In my career I have spent thousands of hours supervising therapists, counselors and school psychologists. This experience was key in inspiring me to develop NVR and the New Authority. I consistently found that we, members of the helping professions, fail to connect to parents and teachers. The reasons are many: our theories are critical of parents and teachers; parents and teachers often need urgent answers, while our pace as therapists and counselors tends to be too slow for their pressing needs; moreover they often require a very direct and even simple kind of help (because the emotional overload of their daily struggles makes them unable to implement deep psychological contents in real time), whereas we, therapists and counselors, are probably biased towards complexity. Very often, when parents or teachers are faced by psychologists and social workers they feel misunderstood or even accused. NVR and the New Authority are a way of speaking to parents and teachers that helps them feel free of blame and become better able to act so as to protect the child and themselves in ways that create a stable relational frame in which they can function and the child can grow. The best way I could find to teach professionals how to do this is to show them how I talk to parents and teachers. Already in my academic books, probably the parts that professionals found most useful were those in which I exemplified direct ways of addressing parents and teachers, or illustrated how they could address the child more effectively. “Courageous Parents” and “Courageous Teachers” are my most detailed and complete formulations in this respect.

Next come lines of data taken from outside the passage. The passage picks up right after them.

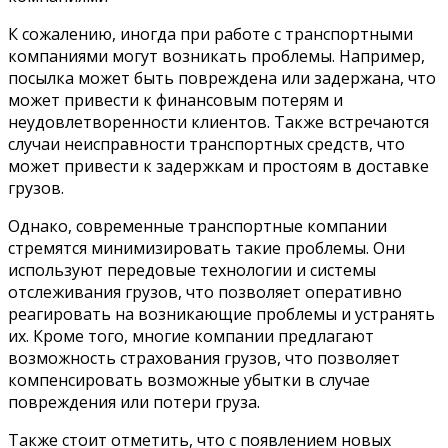
К сожалению, иногда при работе с транспортными
компаниями могут возникать проблемы. Например,
посылка может быть повреждена или задержана, что
может привести к финансовым потерям и
неудовлетворенности клиентов. Также встречаются
случаи неисправности транспортных средств, что
может привести к задержкам и простоям в доставке
грузов.
Однако, современные транспортные компании
стремятся минимизировать такие проблемы. Они
используют передовые технологии и системы
отслеживания грузов, что позволяет оперативно
реагировать на возникающие проблемы и устранять
их. Кроме того, многие компании предлагают
возможность страхования грузов, что позволяет
компенсировать возможные убытки в случае
повреждения или потери груза.
Также стоит отметить, что с появлением новых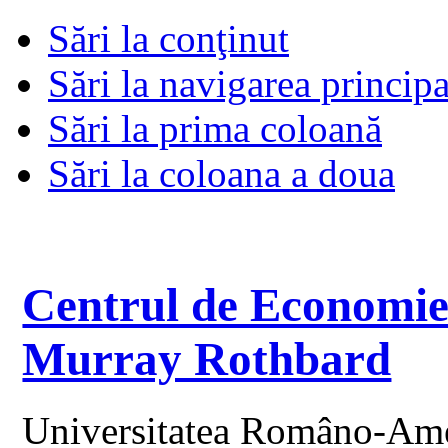
Sări la conţinut
Sări la navigarea principa
Sări la prima coloană
Sări la coloana a doua
Centrul de Economie 
Murray Rothbard
Universitatea Româno-Am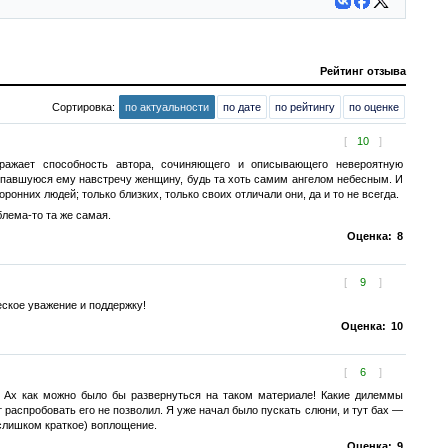
Рейтинг отзыва
Сортировка:
по актуальности
по дате
по рейтингу
по оценке
[
10
]
ражает способность автора, сочиняющего и описывающего невероятную
 попавшуюся ему навстречу женщину, будь та хоть самим ангелом небесным. И
ронних людей; только близких, только своих отличали они, да и то не всегда.
лема-то та же самая.
Оценка:
8
[
9
]
еское уважение и поддержку!
Оценка:
10
[
6
]
? Ах как можно было бы развернуться на таком материале! Какие дилеммы
 распробовать его не позволил. Я уже начал было пускать слюни, и тут бах —
слишком краткое) воплощение.
Оценка:
9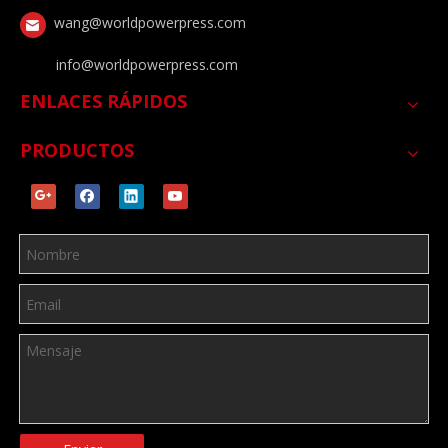
wang@worldpowerpress.com
info@worldpowerpress.com
ENLACES RÁPIDOS
PRODUCTOS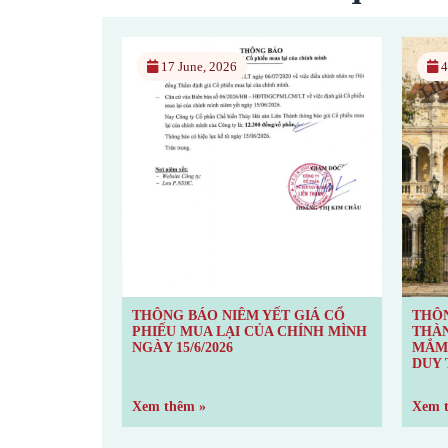
4 June, 2026
1
T GIÁ CỔ
THÔNG CÁO BÁO CHÍ: KHÁNH
THÔ
 CHÍNH MÌNH
THÀNH NHÀ TRIỂN LÃM NƯỚC
PHI
MẮM LIÊN THÀNH – DÒNG CHẢY
NGÀY
DUY TÂN
Xem thêm »
Xem 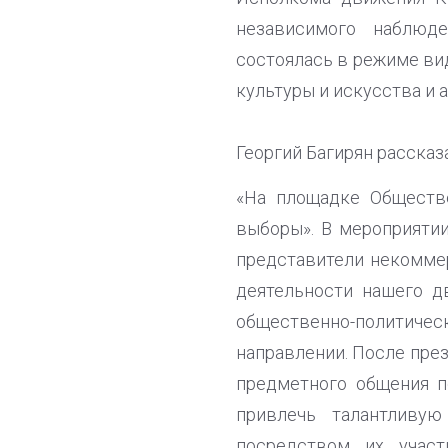
независимого наблюд
состоялась в режиме ви
культуры и искусства и 
Георгий Багирян рассказ
«На площадке Обществ
выборы». В мероприятии
представители некоммер
деятельности нашего д
общественно-политиче
направлении. После пре
предметного общения п
привлечь талантливу
посредством их участ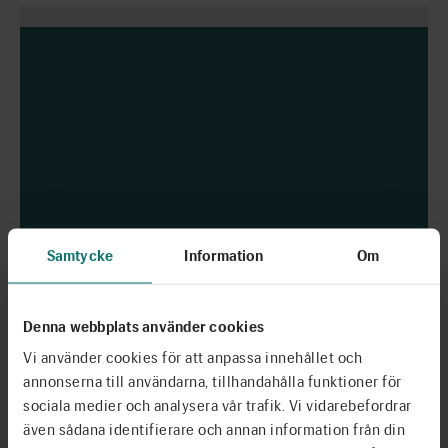
Samtycke
Information
Om
Denna webbplats använder cookies
Vi använder cookies för att anpassa innehållet och
annonserna till användarna, tillhandahålla funktioner för
sociala medier och analysera vår trafik. Vi vidarebefordrar
även sådana identifierare och annan information från din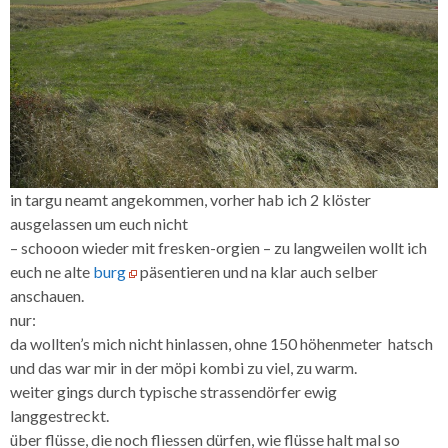
in targu neamt angekommen, vorher hab ich 2 klöster
ausgelassen um euch nicht
– schooon wieder mit fresken-orgien – zu langweilen wollt ich
euch ne alte
burg
päsentieren und na klar auch selber
anschauen.
nur:
da wollten’s mich nicht hinlassen, ohne 150 höhenmeter hatsch
und das war mir in der möpi kombi zu viel, zu warm.
weiter gings durch typische strassendörfer ewig
langgestreckt.
über flüsse, die noch fliessen dürfen, wie flüsse halt mal so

A final reason why I think these two “popular books” can be relevant for professionals is that in working with parents and teachers, we must inspire courage. My goal in “Courageous Parents” and “Courageous Teachers” is to inspire such courage and illustrate to professionals how they can do this in effective ways. Actually, professionals that implement NVR and The New Authority need a good amount of courage themselves. I hope these books can make them into “Courageous Counselors”, thus serving parents and teachers as models and providing them with a therapeutic anchor that helps stabilize themselves, as they stabilize and anchor the child.